Items from a data source
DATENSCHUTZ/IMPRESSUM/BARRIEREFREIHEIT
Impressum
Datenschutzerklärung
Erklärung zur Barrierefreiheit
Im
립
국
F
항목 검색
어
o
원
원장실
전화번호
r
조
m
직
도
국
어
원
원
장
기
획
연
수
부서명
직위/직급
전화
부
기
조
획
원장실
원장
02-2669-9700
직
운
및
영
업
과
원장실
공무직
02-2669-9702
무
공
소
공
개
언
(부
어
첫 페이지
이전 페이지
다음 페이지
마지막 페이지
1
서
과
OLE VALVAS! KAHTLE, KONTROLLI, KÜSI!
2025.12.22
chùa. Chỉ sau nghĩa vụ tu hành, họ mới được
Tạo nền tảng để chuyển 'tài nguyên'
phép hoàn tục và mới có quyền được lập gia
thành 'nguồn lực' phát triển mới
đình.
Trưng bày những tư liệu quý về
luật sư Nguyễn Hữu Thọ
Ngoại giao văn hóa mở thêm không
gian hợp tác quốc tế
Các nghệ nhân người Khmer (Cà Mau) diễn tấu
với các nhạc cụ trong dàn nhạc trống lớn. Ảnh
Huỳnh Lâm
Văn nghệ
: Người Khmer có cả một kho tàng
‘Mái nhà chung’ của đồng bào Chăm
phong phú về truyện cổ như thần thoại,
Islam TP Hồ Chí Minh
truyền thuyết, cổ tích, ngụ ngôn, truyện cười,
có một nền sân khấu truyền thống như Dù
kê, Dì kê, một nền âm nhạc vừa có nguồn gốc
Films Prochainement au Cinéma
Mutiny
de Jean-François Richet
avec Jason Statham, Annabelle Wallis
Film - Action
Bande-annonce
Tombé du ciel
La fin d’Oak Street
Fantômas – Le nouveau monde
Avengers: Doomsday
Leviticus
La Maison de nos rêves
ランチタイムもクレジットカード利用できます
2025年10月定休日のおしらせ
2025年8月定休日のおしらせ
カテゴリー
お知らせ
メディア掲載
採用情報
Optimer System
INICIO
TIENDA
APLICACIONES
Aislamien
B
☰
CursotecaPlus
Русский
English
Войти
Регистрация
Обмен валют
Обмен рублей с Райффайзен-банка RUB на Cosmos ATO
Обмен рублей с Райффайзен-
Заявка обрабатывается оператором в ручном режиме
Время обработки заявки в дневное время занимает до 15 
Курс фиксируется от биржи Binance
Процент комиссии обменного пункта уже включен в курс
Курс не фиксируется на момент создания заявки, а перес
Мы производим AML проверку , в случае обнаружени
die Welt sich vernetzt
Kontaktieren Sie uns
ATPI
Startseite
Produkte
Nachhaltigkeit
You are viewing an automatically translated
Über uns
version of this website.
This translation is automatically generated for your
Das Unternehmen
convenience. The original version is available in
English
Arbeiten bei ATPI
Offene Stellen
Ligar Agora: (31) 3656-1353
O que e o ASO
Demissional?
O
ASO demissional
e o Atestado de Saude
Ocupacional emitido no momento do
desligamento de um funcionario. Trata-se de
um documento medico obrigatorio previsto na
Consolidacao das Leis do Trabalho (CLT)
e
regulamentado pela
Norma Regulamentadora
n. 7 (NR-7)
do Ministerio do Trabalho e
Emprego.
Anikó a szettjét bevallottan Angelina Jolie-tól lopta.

## Work instruction
Give the records again, unchanged and complete.

## Task response
DATENSCHUTZ/IMPRESSUM/BARRIEREFREIHEIT
Impressum
Datenschutzerklärung
Erklärung zur Barrierefreiheit
Im
립
국
F
항목 검색
어
o
원
원장실
전화번호
r
조
m
직
도
국
어
원
원
장
기
획
연
수
부서명
직위/직급
전화
부
기
조
획
원장실
원장
02-2669-9700
직
운
및
영
업
과
원장실
공무직
02-2669-9702
무
공
소
공
개
언
(부
어
첫 페이지
이전 페이지
다음 페이지
마지막 페이지
1
서
과
OLE VALVAS! KAHTLE, KONTROLLI, KÜSI!
2025.12.22
chùa. Chỉ sau nghĩa vụ tu hành, họ mới được
Tạo nền tảng để chuyển 'tài nguyên'
phép hoàn tục và mới có quyền được lập gia
thành 'nguồn lực' phát triển mới
đình.
Trưng bày những tư liệu quý về
luật sư Nguyễn Hữu Thọ
Ngoại giao văn hóa mở thêm không
gian hợp tác quốc tế
Các nghệ nhân người Khmer (Cà Mau) diễn tấu
với các nhạc cụ trong dàn nhạc trống lớn. Ảnh
Huỳnh Lâm
Văn nghệ
: Người Khmer có cả một kho tàng
‘Mái nhà chung’ của đồng bào Chăm
phong phú về truyện cổ như thần thoại,
Islam TP Hồ Chí Minh
truyền thuyết, cổ tích, ngụ ngôn, truyện cười,
có một nền sân khấu truyền thống như Dù
kê, Dì kê, một nền âm nhạc vừa có nguồn gốc
Films Prochainement au Cinéma
Mutiny
de Jean-François Richet
avec Jason Statham, Annabelle Wallis
Film - Action
Bande-annonce
Tombé du ciel
La fin d’Oak Street
Fantômas – Le nouveau monde
Avengers: Doomsday
Leviticus
La Maison de nos rêves
ランチタイムもクレジットカード利用できます
2025年10月定休日のおしらせ
2025年8月定休日のおしらせ
カテゴリー
お知らせ
メディア掲載
採用情報
Optimer System
INICIO
TIENDA
APLICACIONES
Aislamien
B
☰
CursotecaPlus
Русский
English
Войти
Регистрация
Обмен валют
Обмен рублей с Райффайзен-банка RUB на Cosmos ATO
Обмен рублей с Райффайзен-
Заявка обрабатывается оператором в ручном режиме
Время обработки заявки в дневное время занимает до 15 
Курс фиксируется от биржи Binance
Процент комиссии обменного пункта уже включен в курс
Курс не фиксируется на момент создания заявки, а перес
Мы производим AML проверку , в случае обнаружени
die Welt sich vernetzt
Kontaktieren Sie uns
ATPI
Startseite
Produkte
Nachhaltigkeit
You are viewing an automatically translated
Über uns
version of this website.
This translation is automatically generated for your
Das Unternehmen
convenience. The original version is available in
English
Arbeiten bei ATPI
Offene Stellen
Ligar Agora: (31) 3656-1353
O que e o ASO
Demissional?
O
ASO demissional
e o Atestado de Saude
Ocupacional emitido no momento do
desligamento de um funcionario. Trata-se de
um documento medico obrigatorio previsto na
Consolidacao das Leis do Trabalho (CLT)
e
regulamentado pela
Norma Regulamentadora
n. 7 (NR-7)
do Ministerio do Trabalho e
Emprego.
Anikó a szettjét bevallottan Angelina Jolie-tól lopta.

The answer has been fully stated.